CFE and Engie start construction of Mayakan pipeline expansion

  • Mexico’s state-run utility CFE and France-headquartered ENGIE Mexico announced the start of construction work to expand the Mayakan natural gas pipeline. The expansion of the pipeline would increase natural gas availability in the Yucatán peninsula using supply that would come from the recently-announced Gate to the Southeast (Puerta al Sureste) pipeline project.
  • Even though the completion of the Cuxtal I project, which connects the ENGIE-owned Mayakan pipeline to the national Sistrangas grid, is estimated to have increased the amount of gas transported to the peninsula to approximately 120-140 million cubic feet (mcf)/day, this expansion responds to larger future demand of natural gas and to satisfy the operational needs of the newly-developed nearby power generation plants Valladolid IV and Merida IV.
  • The combined cycle plants in the cities of Mérida and Valladolid in the Yucatán peninsula are scheduled to start commercial operations on 1 November 2024 and 3 January 2025, respectively, according to CFE executives. The two plants have a combined investment of around $1.2 billion. The combined cycle plant in Mérida is planned to have a generation capacity of 499MW while the one in Valladolid is planned to have a 1.02GW capacity.
  • CFE is focusing on increasing the gas supply to the Yucatán peninsula, which maintains among the highest power generation costs due to deficient natural gas pipeline infrastructure as well as fewer transmission lines.
  • CFE is also building a solar plant in Mérida. The Nachi Cocom plant would have a total capacity of 7.5MW once built. CFE has said the main goal of the Nachi Cocom solar plant in the southeast state of Yucatán is to provide energy for the new electric public transport system of the city of Mérida.
  • In previous announcements, CFE had said that the plant would serve to power some aspects of the Tren Maya intercity railway, President Andrés Manuel López Obrador (AMLO)’s flagship infrastructure project.
  • CFE is also connecting Holbox island to the national SEN grid through 10.5km of submarine cables as well as rehabilitating an additional 6.5km of submarine cables connecting Isla Mujeres island with Cancún.
  • Despite the stated progress with these projects, state-run and private sector companies have not always shown an ability to complete projects on time, often for reasons out of their control. Natural gas infrastructure projects included in Mexico’s 2020-2024 long-term planning document known as Plan Quinquenal have been delayed.

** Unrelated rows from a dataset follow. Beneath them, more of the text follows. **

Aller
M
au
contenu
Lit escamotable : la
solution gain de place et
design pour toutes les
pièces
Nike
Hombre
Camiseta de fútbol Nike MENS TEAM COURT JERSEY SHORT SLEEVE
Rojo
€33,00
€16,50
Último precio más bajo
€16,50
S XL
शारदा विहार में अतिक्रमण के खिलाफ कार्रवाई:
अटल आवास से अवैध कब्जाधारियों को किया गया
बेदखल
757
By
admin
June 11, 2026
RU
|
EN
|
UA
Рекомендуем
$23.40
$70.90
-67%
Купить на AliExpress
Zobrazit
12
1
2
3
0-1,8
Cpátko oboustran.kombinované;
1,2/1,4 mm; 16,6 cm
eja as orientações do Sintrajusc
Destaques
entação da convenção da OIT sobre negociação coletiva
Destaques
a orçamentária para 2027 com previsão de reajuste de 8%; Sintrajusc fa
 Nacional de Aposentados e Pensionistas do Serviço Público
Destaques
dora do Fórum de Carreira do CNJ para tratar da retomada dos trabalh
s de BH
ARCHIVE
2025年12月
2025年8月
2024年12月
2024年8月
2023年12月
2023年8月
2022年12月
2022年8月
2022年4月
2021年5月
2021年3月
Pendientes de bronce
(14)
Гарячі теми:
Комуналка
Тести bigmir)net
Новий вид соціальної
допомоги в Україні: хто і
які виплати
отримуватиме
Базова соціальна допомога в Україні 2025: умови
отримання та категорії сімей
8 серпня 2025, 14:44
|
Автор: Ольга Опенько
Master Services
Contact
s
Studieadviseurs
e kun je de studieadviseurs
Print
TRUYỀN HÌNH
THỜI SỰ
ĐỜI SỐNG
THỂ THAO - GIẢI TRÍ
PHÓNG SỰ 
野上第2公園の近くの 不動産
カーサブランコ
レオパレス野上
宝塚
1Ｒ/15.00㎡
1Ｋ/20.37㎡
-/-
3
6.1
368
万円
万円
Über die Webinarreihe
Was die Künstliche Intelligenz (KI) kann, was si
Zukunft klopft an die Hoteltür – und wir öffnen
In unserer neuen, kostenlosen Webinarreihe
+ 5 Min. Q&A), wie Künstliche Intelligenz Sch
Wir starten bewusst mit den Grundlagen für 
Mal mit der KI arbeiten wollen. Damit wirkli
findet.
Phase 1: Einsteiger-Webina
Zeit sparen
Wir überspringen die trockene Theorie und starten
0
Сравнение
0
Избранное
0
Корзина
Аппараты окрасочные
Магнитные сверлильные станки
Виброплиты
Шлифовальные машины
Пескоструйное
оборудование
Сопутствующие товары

CFECapital to pay dividends to shareholders

  • CFECapital, the newest branch of public utility CFE that manages its investment trust focused on energy and infrastructure projects Fibra E securities, will pay around $50 million to shareholders, the company announced. The payments are dividends connected to the financial results of the second quarter (Q2) of 2024. CFECapital is operating since 2017, focused on managing investment trusts in energy and infrastructure in Mexico.
  • CFECapital Fibra E securities produce significant investment returns of at least 12% for its shareholders. CFECapital officials said that there is a robust budget for maintenance and expansion of the transmission grid during 2024. Officials did not provide further details on this matter.
  • CFECapital said that currently it is investing in various projects that will increase the firm’s installed generation capacity by 9GW. The utility did not provide further details but it said that it is committed to building new combined cycle plants in strategic areas, improving its renewable generation capacity and investing to modernize its hydroelectric plants. CFECapital added that during the next few months there will be new projects coming online with new technology and improved efficiency protocols, which will elevate the profitability of the firm.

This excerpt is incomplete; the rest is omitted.